Die Provinz Buenos Aires hat eine neue Phase des Bevölkerungssteuerungsprogramms des europäischen Wildschweins in Schutzgebieten gestartet, eine Maßnahme, die darauf abzielt, den Einfluss dieser invasiven Art auf die einheimischen Ökosysteme zu verringern.
Die Initiative wurde vom Umweltministerium von Buenos Aires offiziell gemacht und betrifft sensible Bereiche von Bahía Samborombón und Laguna Salada Grande.
Das Hauptziel ist der Schutz des Pampashirsches, einer der am stärksten bedrohten Arten des Landes und zum Naturdenkmal erklärt. Darüber hinaus wollen die Behörden die Umweltschäden und gesundheitlichen Schäden verringern, die durch das unkontrollierte Vordringen des Wildschweins in verschiedenen Regionen von Buenos Aires verursacht werden.
Zudem aktualisiert die Resolution 4/26 Pilotprogramme, die seit 2019 angewendet werden, und legt neue Überwachungs- und Kontrollinstrumente innerhalb der beteiligten Naturschutzgebiete fest.

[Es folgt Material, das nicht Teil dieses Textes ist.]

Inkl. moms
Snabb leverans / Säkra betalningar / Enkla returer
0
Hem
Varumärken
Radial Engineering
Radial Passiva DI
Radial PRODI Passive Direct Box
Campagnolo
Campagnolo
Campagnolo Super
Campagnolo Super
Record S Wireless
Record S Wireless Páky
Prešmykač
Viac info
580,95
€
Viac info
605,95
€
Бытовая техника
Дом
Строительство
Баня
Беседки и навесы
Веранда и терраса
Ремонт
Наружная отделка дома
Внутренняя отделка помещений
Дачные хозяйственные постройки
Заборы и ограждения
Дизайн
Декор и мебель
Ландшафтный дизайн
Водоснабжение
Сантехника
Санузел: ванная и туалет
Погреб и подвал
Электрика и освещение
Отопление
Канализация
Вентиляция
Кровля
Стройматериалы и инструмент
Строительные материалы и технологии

Das Vordringen einer invasiven Art, die das ökologische Gleichgewicht stört
Das europäische Wildschwein ist zu einer der größten Bedrohungen für die Biodiversität in zahlreichen ländlichen und wilden Umgebungen Argentiniens geworden. Seine Anpassungsfähigkeit, schnelle Fortpflanzung und aggressives Verhalten begünstigten eine ständige Ausbreitung in verschiedenen Ökosystemen.

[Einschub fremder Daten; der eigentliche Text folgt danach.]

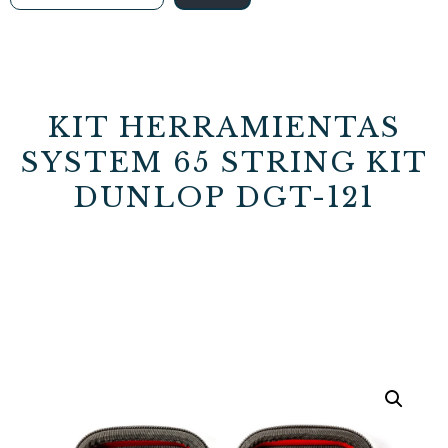
KIT HERRAMIENTAS
SYSTEM 65 STRING KIT
DUNLOP DGT-121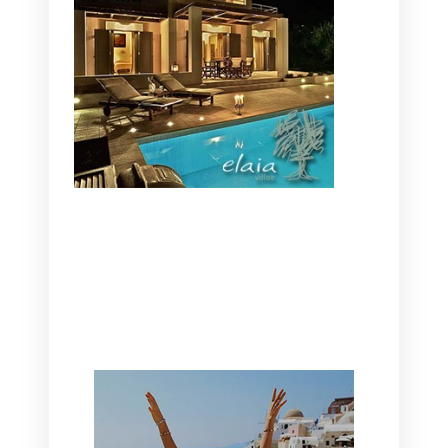
CANAVES OIA | DISCOVER THE BEST
HOTEL IN OIA
SANTORINI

In Bahía Samborombón und Laguna Salada Grande verursachen die Tiere Bodenentfernung, Zerstörung der einheimischen Vegetation und direkte Konkurrenz mit einheimischen Arten um Nahrung und Territorium. Hinzu kommt die Übertragung von Krankheiten, die sowohl die Wildtiere als auch die Viehproduktion betreffen.
Andererseits warnen Spezialisten, dass die massive Präsenz von Wildschweinen Feuchtgebiete und natürliche Grasländer verändert, fundamentale Lebensräume verschlechtert für Zugvögel, Säugetiere und Reptilien, die in der Region von Buenos Aires heimisch sind.
Wie wird das neue Kontrollsystem funktionieren?
Die Vorschrift sieht die Schaffung eines Registers von Eigentümern, Pächtern und Verwaltern von Feldern vor, die sich innerhalb der vom Umweltprogramm betroffenen Gebiete befinden. Diejenigen, die teilnehmen, können autorisierte Jäger zulassen, um Bevölkerungssteuerungsaufgaben durchzuführen.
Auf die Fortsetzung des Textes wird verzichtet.